* _Activity_
Copy exactly the line containing "manuscripta mediaevalia" and each line after it to the end of the listing, and output nothing else.

* _Dataset records_
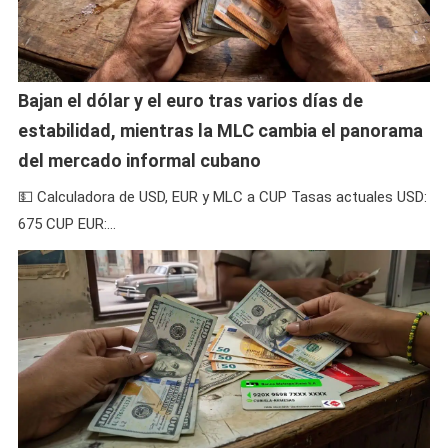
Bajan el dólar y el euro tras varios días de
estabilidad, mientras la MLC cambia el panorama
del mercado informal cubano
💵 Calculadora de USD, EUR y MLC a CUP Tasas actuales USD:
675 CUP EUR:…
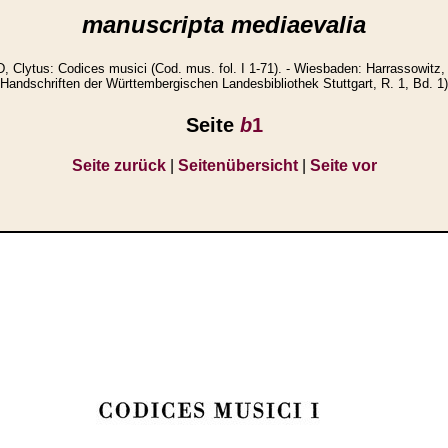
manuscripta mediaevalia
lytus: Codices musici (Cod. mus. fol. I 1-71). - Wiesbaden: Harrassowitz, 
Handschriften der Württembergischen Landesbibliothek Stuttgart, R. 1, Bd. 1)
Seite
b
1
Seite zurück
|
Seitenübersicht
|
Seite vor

* _Response_
manuscripta mediaevalia
lytus: Codices musici (Cod. mus. fol. I 1-71). - Wiesbaden: Harrassowitz, 
Handschriften der Württembergischen Landesbibliothek Stuttgart, R. 1, Bd. 1)
Seite
b
1
Seite zurück
|
Seitenübersicht
|
Seite vor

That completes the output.